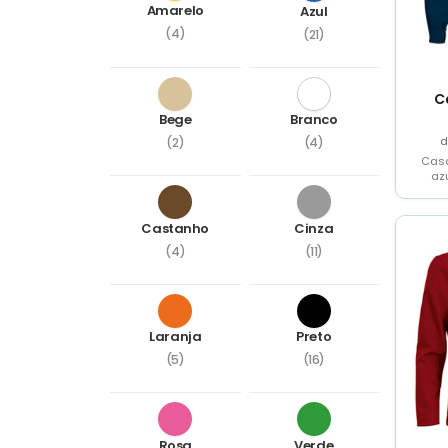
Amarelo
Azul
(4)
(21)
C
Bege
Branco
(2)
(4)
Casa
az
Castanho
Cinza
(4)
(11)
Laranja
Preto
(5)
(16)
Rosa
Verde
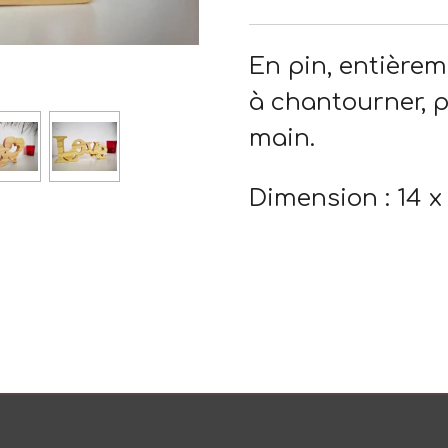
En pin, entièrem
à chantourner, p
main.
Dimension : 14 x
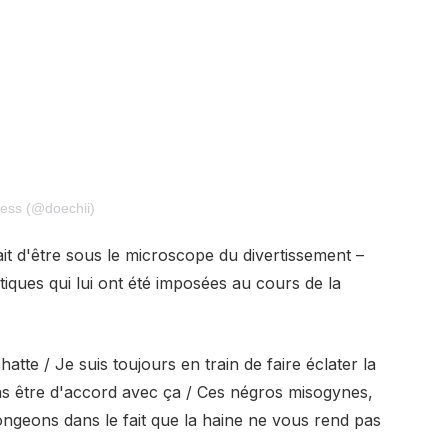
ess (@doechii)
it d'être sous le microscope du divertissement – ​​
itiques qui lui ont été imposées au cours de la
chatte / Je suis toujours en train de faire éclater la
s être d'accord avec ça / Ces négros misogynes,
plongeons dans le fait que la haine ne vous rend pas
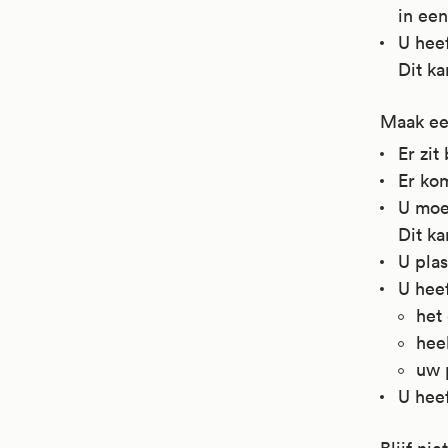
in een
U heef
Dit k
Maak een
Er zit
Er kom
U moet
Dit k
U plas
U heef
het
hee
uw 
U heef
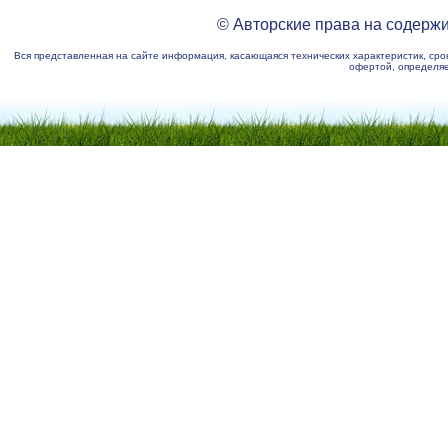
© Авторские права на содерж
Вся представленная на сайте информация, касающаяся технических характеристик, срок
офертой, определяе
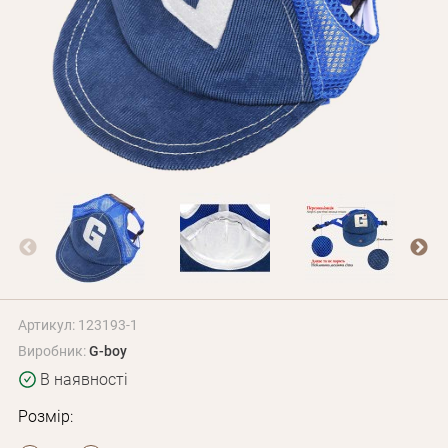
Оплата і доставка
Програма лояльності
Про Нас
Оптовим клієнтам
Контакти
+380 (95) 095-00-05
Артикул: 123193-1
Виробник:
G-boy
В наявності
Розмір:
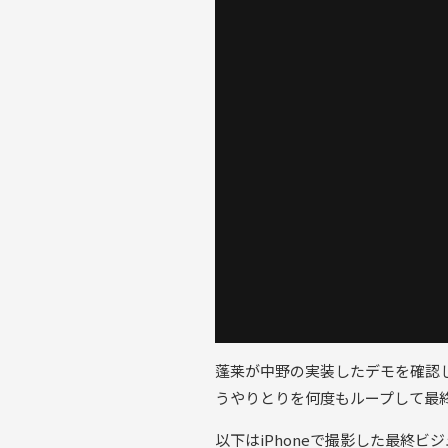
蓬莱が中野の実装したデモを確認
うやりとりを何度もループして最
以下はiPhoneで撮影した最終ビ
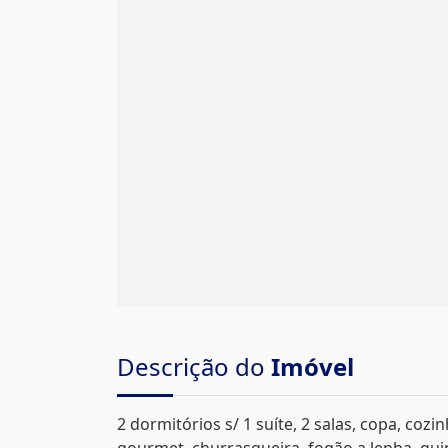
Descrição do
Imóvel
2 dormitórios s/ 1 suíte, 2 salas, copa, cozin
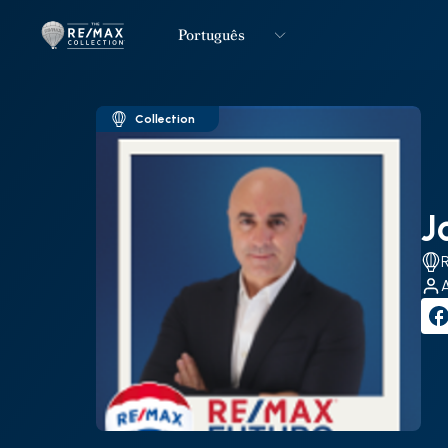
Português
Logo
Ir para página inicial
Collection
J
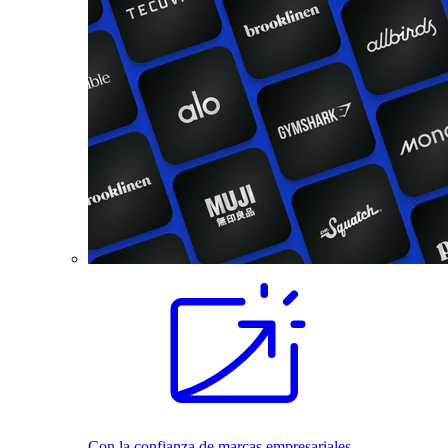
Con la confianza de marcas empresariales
-*-*-
WHAT YOU ARE ASKED TO DO:
Give back the material exactly as written, images excluded.

OUTPUT FOR THIS TASK:
Amarelo
Azul
(4)
(21)
C
Bege
Branco
(2)
(4)
Casa
az
Castanho
Cinza
(4)
(11)
Laranja
Preto
(5)
(16)
Rosa
Verde
En pin, entièrem
à chantourner, p
main.
Dimension : 14 x
ess (@doechii)
it d'être sous le microscope du divertissement – ​​
itiques qui lui ont été imposées au cours de la
chatte / Je suis toujours en train de faire éclater la
s être d'accord avec ça / Ces négros misogynes,
plongeons dans le fait que la haine ne vous rend pas
in een
U heef
Dit k
Maak een
Er zit
Er kom
U moet
Dit k
U plas
U heef
het
hee
uw 
U heef
© Авторские права на содерж
Вся представленная на сайте информация, касающаяся технических характеристик, срок
офертой, определяе
Оплата і доставка
Програма лояльності
Про Нас
Оптовим клієнтам
Контакти
+380 (95) 095-00-05
Артикул: 123193-1
Виробник:
G-boy
В наявності
Розмір:
蓬莱が中野の実装したデモを確認
うやりとりを何度もループして最
以下はiPhoneで撮影した最終ビ
Descrição do
Imóvel
2 dormitórios s/ 1 suíte, 2 salas, copa, cozin
Português
Logo
Ir para página inicial
Collection
J
Con la confianza de marcas empresariales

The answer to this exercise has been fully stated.